The AASP has also chosen him to receive the Outstanding Educator and Distinguished Service awards.
Bryant is one of the nation’s top experts in palynology – the study of pollen grains – and is one of two forensic palynologists in the United States.
He also started the Palynology Laboratory at Texas A&M University, which is used in a forensic capacity to track ivory poachers, identify counterfeit honey, help the federal government track down terrorists, probe the drug trade, and help investigators identify bodies.
According to Andrew Laurence, a former student of Bryant’s who is the other forensic pollen analyst in the U.S., this type of analysis is possible because each region has its own unique pollen print generated from local plants.
“Think of it,” says Laurence, in an article for The Atlantic, “as a fingerprint for a region.”
In 1971, Bryant began his career at Texas A&M, where he began building what would later become the anthropology department.
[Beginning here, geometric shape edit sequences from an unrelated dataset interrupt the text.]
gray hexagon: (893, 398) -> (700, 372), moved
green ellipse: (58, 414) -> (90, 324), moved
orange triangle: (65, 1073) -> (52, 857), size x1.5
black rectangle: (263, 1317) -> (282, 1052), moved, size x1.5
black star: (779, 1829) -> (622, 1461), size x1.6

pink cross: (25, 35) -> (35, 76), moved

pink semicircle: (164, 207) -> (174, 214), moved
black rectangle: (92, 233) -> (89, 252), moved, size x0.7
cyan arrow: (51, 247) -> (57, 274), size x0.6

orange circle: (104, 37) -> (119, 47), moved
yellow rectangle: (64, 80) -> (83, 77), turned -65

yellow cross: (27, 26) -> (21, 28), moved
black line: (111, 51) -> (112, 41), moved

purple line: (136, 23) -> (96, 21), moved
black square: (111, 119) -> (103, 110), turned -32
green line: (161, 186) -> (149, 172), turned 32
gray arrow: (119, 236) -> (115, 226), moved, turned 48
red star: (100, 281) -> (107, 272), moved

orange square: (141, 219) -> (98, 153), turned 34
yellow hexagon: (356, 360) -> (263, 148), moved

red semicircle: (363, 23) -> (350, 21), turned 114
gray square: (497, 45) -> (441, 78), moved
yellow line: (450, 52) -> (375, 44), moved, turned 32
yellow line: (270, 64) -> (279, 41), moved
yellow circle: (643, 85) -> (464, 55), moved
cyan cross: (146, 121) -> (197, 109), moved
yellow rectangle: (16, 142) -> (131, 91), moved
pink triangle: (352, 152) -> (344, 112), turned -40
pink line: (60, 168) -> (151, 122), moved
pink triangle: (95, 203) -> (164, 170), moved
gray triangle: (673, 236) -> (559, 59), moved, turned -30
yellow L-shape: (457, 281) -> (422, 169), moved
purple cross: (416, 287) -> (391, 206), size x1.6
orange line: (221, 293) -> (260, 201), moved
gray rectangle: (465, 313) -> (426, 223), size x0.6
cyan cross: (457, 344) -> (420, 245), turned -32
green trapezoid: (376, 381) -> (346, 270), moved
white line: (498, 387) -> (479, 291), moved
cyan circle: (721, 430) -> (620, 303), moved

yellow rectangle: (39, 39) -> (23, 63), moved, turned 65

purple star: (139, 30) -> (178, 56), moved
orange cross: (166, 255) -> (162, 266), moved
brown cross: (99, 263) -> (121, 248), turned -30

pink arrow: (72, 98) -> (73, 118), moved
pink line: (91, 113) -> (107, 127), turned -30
What started as him teaching the subject to small groups of students garnered enough interest to become an undergraduate major and, eventually, a course of study for a graduate degree.
Today, Bryant regularly teaches large sections of introductory-level anthropology courses as well as smaller, specialized graduate courses. Recently, Bryant became the first professor in Liberal Arts to teach anthropology as a distance-learning course via television and the internet.
His efforts to create an interactive learning environment for his students combined with his groundbreaking research reinforce the college’s goals to provide a transformation learning experience for our students and conduct research that matters. His contributions to society have brought prestige – and the Department of Anthropology – to the college.
“[Bryant’s] positive influence in scientific endeavor and in mentoring generations of scientists has left an enduring impression on the discipline that is more than deserving of the Medal for Scientific Excellence,” Guy Harrington, president of AASP, said.